Applied skills are becoming increasingly important. The following article (read it outside of class, if you are interested) lists the following important skills for a data scientist.
- Statistical thinking
- Technical acumen
- Multi-modal communication skills
Note the importance of non-technical skills on this list. The answers come from the data, but the questions have to be formulated by the data scientist, and that requires some knowledge or expertise about the domain.
- Use only the data sets you are given.
- It is recommended that you use Tableau for this exercise. Future datathons will be focused on R, but this exercise was designed to get you accustomed to the datathon idea. It is about conducting exploratory data analysis; it does not require any statistical tests or data modeling.
The data set for this exercise was generated from “speed dating” events conducted at Columbia University. In general, data on dating has provided significant raw material for data analysis. For instance, a leading data science team, OK Cupid, maintains a widely read blog of what it finds in its data. Obviously, people are interested.
In this exercise, you are asked to generate and illustrate a finding that others might find interesting. In other words, generate a finding (i.e. a story and supporting visualization) that might be "blog-worthy". The output should be single, well-labeled image or set of images (collected into one graphic) and a brief description of what it shows.
Please submit your entry by 11:45 am for the 10:30 am section or 2:45 pm for the 1:30 pm section.
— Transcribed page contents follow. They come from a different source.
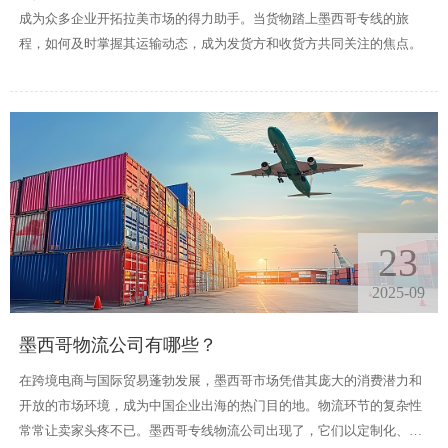
成为众多企业开拓拉美市场的得力助手。当货物踏上墨西哥专线的旅
程，如何及时掌握其运输动态，成为发货方和收货方共同关注的焦点。
23
2025-09
墨西哥物流公司有哪些？
在跨境电商与国际贸易蓬勃发展，墨西哥市场凭借其庞大的消费潜力和
开放的市场环境，成为中国企业出海的热门目的地。物流环节的复杂性
常常让卖家头疼不已。墨西哥专线物流公司出现了，它们以定制化、高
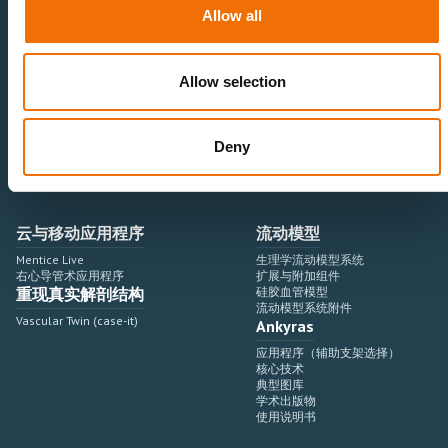
神经血管领域
研究与开发
Allow all
心血管领域
销售与市场营销
外周血管领域
专业教育
产品使用
开发流程
Allow selection
血管造影设备集成
虚拟模拟
手术室集成
虚拟现实模拟平台
Deny
血管造影设备
培训模块与软件
介入手术机器人
扩展与附加模块
血管造影设备集成
云与移动应用程序
流动模型
Mentice Live
生理学流动模型系统
右心导管术应用程序
扩展与附加组件
重现真实解剖结构
硅胶血管模型
流动模型系统附件
Vascular Twin (case-it)
Ankyras
应用程序（辅助支架选择）
核心技术
典型图库
学术出版物
使用说明书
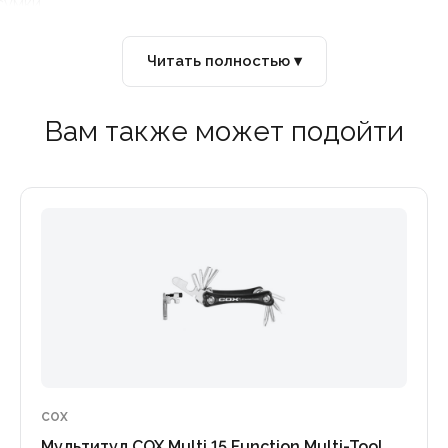
сумки.
Читать полностью ▾
Вам также может подойти
COX
Мультитул COX Multi 15 Function Multi-Tool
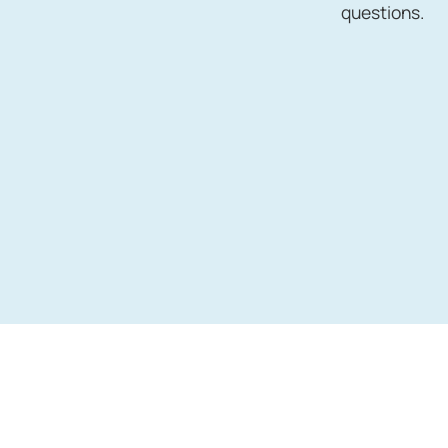
questions.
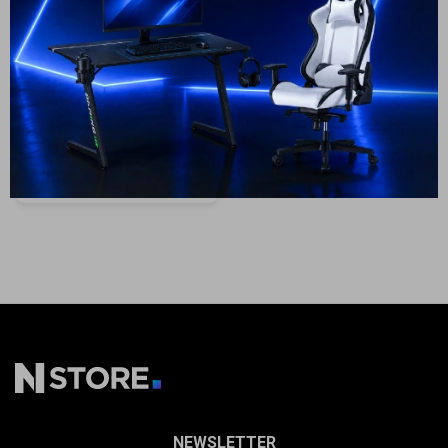
Lavavajillas Samsung -
Cuenta
Blanco 13 Cubiertos
849
USD
764
USD
ENVIO GRATIS
F&Q
ENVÍO A TODO EL PAÍS
GARANTÍA: 1 AÑO
Tiendas
NEWSLETTER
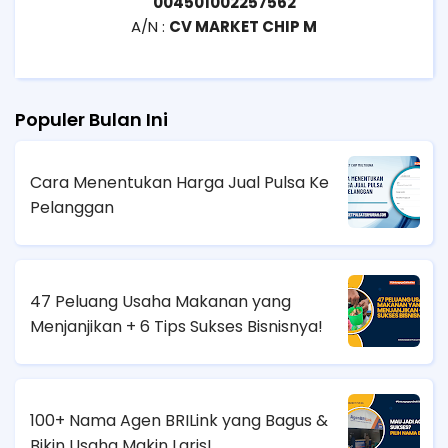
004501002257562
A/N :
CV MARKET CHIP M
Populer Bulan Ini
Cara Menentukan Harga Jual Pulsa Ke
Pelanggan
47 Peluang Usaha Makanan yang
Menjanjikan + 6 Tips Sukses Bisnisnya!
100+ Nama Agen BRILink yang Bagus &
Bikin Usaha Makin Laris!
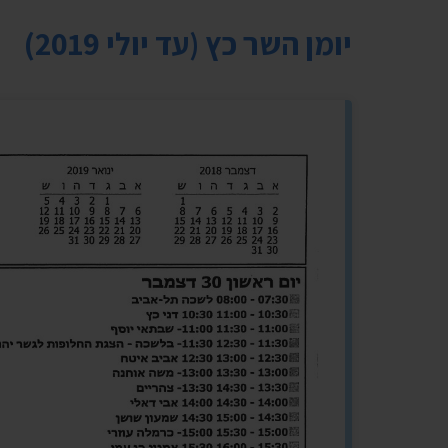
יומן השר כץ (עד יולי 2019)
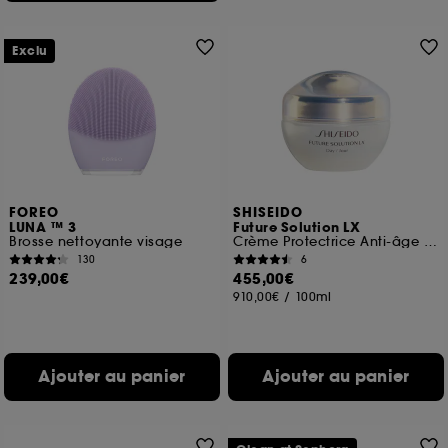
Exclu
FOREO
SHISEIDO
LUNA ™ 3
Future Solution LX
Brosse nettoyante visage
Crème Protectrice Anti-âge Jour SPF20
130
6
239,00€
455,00€
910,00€
/
100ml
Ajouter au panier
Ajouter au panier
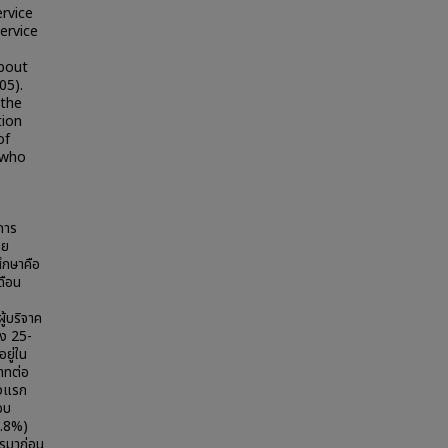
ervice
ervice
about
05).
 the
tion
of
 who
การ
ทย
ึกษาคือ
ดือน
้บริจาค
าง 25-
ยู่ใน
าทต่อ
้งแรก
อบ
5.8%)
การมาก่อน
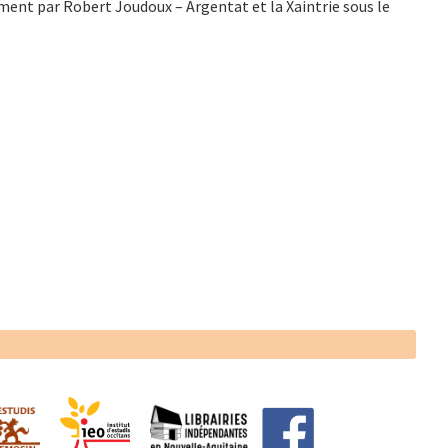
ent par Robert Joudoux – Argentat et la Xaintrie sous le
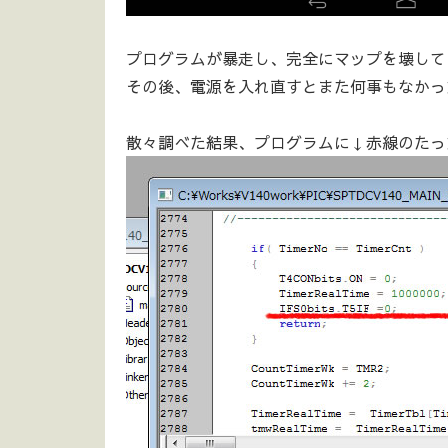
プログラムが暴走し、完全にマップを壊して
その後、電源を入れ直すとまた何事もなかっ
散々調べた結果、プログラムに↓赤線のたっ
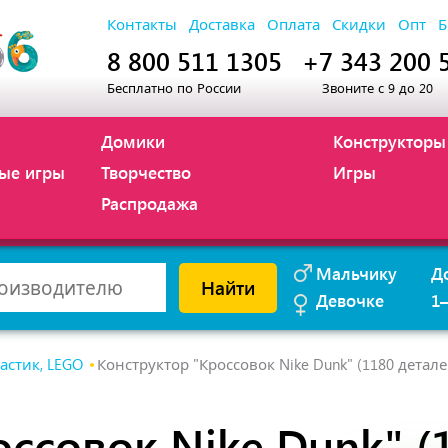
Контакты
Доставка
Оплата
Скидки
Опт
Б
8 800 511 1305
+7 343 200 
Бесплатно по России
Звоните с 9 до 20
Домики
Конструкторы
ые игры
Творчество
Игры
Распродажа
Мальчику
Д
Найти
Девочке
1
астик, LEGO
Конструктор "Кроссовок Nike Dunk" (1180 детале
ссовок Nike Dunk" (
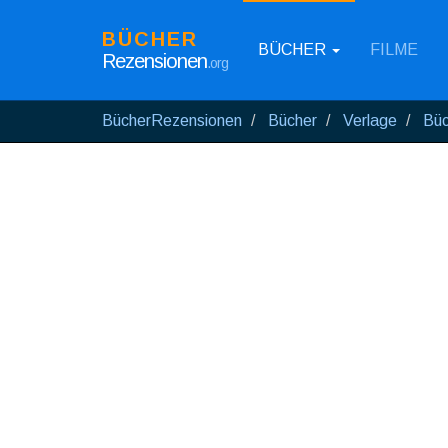
BÜCHER
BÜCHER
FILME
Rezensionen
.org
BücherRezensionen
Bücher
Verlage
Büc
You should submit your visualization by uploading a screen shot of your image to a slide at the appropriate link (will be announced in class) and you include a brief title and the names of the people you worked with on your slide. Alternatively, you can “export” the image from Tableau and upload it.
You will likely be asked to do an informal, less than 60 second presentation of your entry at the beginning of the next class session. A winning entry will be chosen from the presentations through an anonymous class poll.
There is only one data source to be used for this exercise, which is the speed dating data. However you will also need an additional word document which contains information about the fields in the data.
Participants in these speed dating trials engaged in four-minute conversations to determine whether or not they would be interested in meeting one other again. There is a row for each meeting between two individuals, partner ratings, correlation in interests between the two people, as well as information about whether a match was made, and what order the meeting was in the sequence. Moroever, the participants were surveyed so there is data about their major, their hobbies, their preferences, hometown, race, and so on as well as how they rate themselves in terms of attractiveness, how often they go out on dates, what they value in a date, and other similar assessments.
For this exercise, working in teams is required!
There is too much data here to evaluate all the possibilities, given the time constraints. A good strategy is, along with your team, to settle on two or three “stories” in the data that seem promising. Narrow your focus to the few fields required to support those stories and ignore everything else.
Start with simple ideas, try to execute it in the data, and progressively add complexity as time permits.
Good stories matter. In general, a clever idea and a little bit of “domain expertise” is at least as important as data skills, and probably much more so!
Some say that effective data science teams require a journalist, a data scientist, and a data visualization expert. For efficiency, you may want to think about having some of these tasks done in parallel (to the extent possible) by members of your team.
Good visualization matters! Try to leave yourself time to present your findings in an attractive and compelling way.